#### Description of the task
Each line of the data that includes the string "Klaus" is to be copied out.

Stored data entries
=====

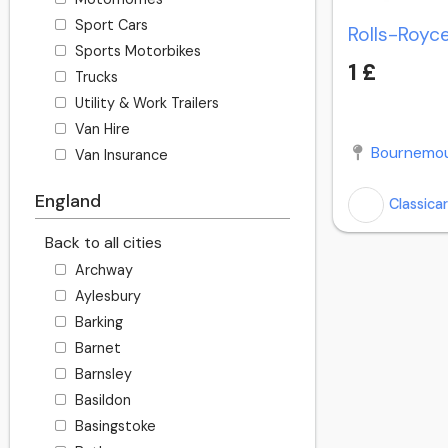
Sport Cars
Sports Motorbikes
1 £
Trucks
Utility & Work Trailers
Van Hire
Bournemou
Van Insurance
England
Classica
Back to all cities
Archway
Aylesbury
Barking
Barnet
Barnsley
Basildon
Basingstoke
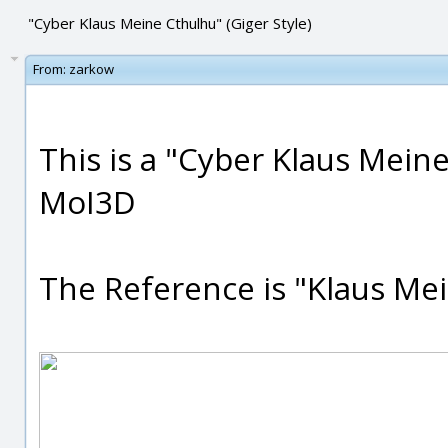
"Cyber Klaus Meine Cthulhu" (Giger Style)
From:
zarkow
This is a "Cyber Klaus Mein
MoI3D
The Reference is "Klaus Mei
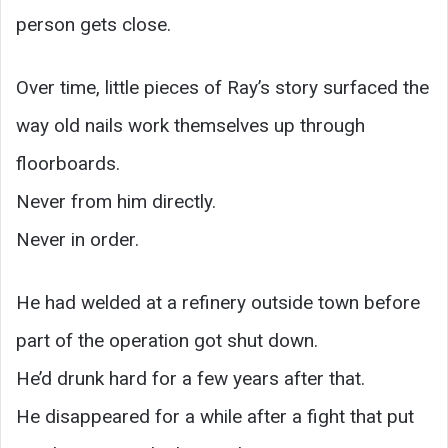
person gets close.
Over time, little pieces of Ray’s story surfaced the
way old nails work themselves up through
floorboards.
Never from him directly.
Never in order.
He had welded at a refinery outside town before
part of the operation got shut down.
He’d drunk hard for a few years after that.
He disappeared for a while after a fight that put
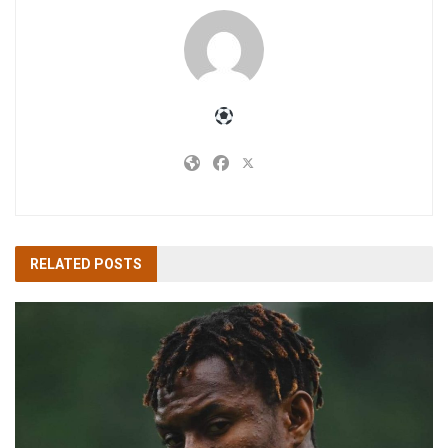
RELATED
POSTS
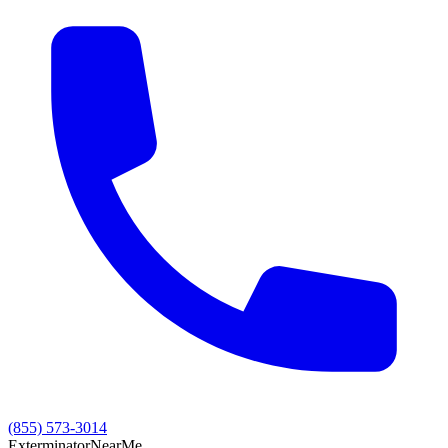
(855) 573-3014
Exterminator
Near
Me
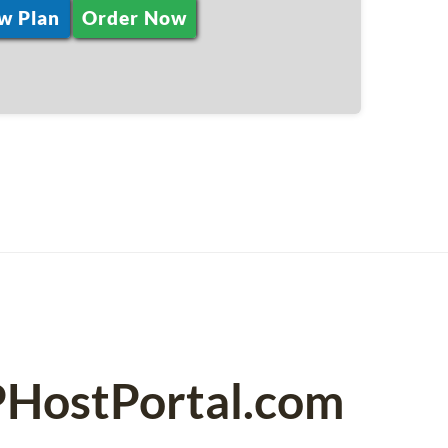
w Plan
Order Now
PHostPortal.com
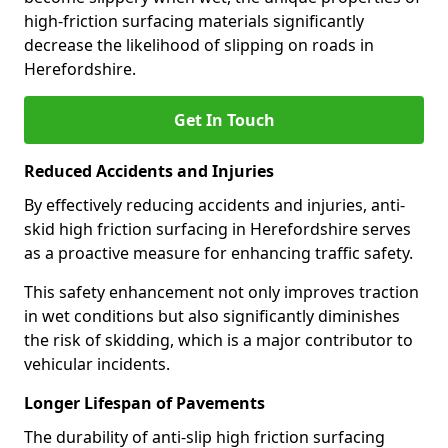
high-friction surfacing materials significantly
decrease the likelihood of slipping on roads in
Herefordshire.
Get In Touch
Reduced Accidents and Injuries
By effectively reducing accidents and injuries, anti-
skid high friction surfacing in Herefordshire serves
as a proactive measure for enhancing traffic safety.
This safety enhancement not only improves traction
in wet conditions but also significantly diminishes
the risk of skidding, which is a major contributor to
vehicular incidents.
Longer Lifespan of Pavements
The durability of anti-slip high friction surfacing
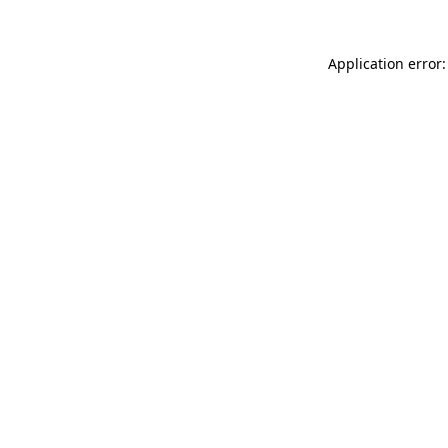
Application error:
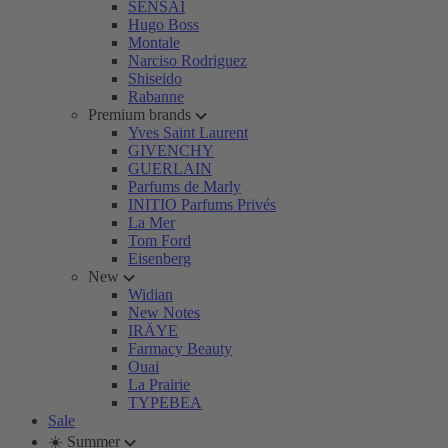
SENSAI
Hugo Boss
Montale
Narciso Rodriguez
Shiseido
Rabanne
Premium brands
Yves Saint Laurent
GIVENCHY
GUERLAIN
Parfums de Marly
INITIO Parfums Privés
La Mer
Tom Ford
Eisenberg
New
Widian
New Notes
IRÄYE
Farmacy Beauty
Ouai
La Prairie
TYPEBEA
Sale
☀️ Summer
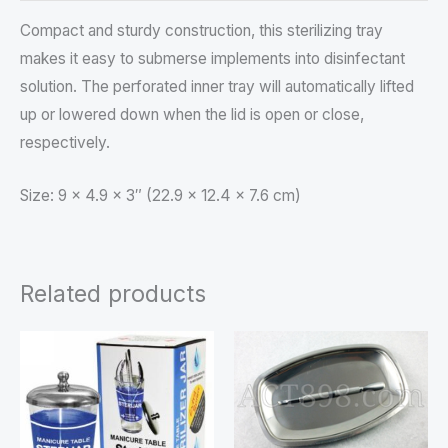
Compact and sturdy construction, this sterilizing tray
makes it easy to submerse implements into disinfectant
solution. The perforated inner tray will automatically lifted
up or lowered down when the lid is open or close,
respectively.
Size: 9 x 4.9 x 3″ (22.9 x 12.4 x 7.6 cm)
Related products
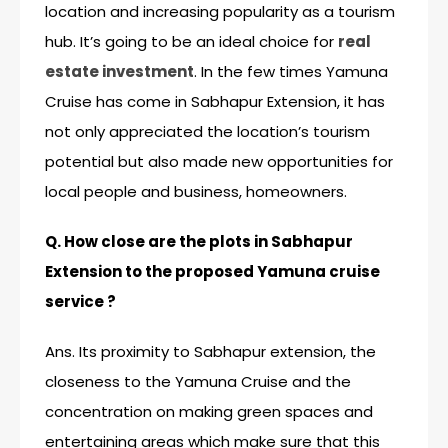
location and increasing popularity as a tourism
hub. It’s going to be an ideal choice for
real
estate investment
. In the few times Yamuna
Cruise has come in Sabhapur Extension, it has
not only appreciated the location’s tourism
potential but also made new opportunities for
local people and business, homeowners.
Q. How close are the plots in Sabhapur
Extension to the proposed Yamuna cruise
service ?
Ans. Its proximity to Sabhapur extension, the
closeness to the
Yamuna Cruise
and the
concentration on making green spaces and
entertaining areas which make sure that this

=====

#### The completed task
"Cyber Klaus Meine Cthulhu" (Giger Style)
This is a "Cyber Klaus Mein
The Reference is "Klaus Mei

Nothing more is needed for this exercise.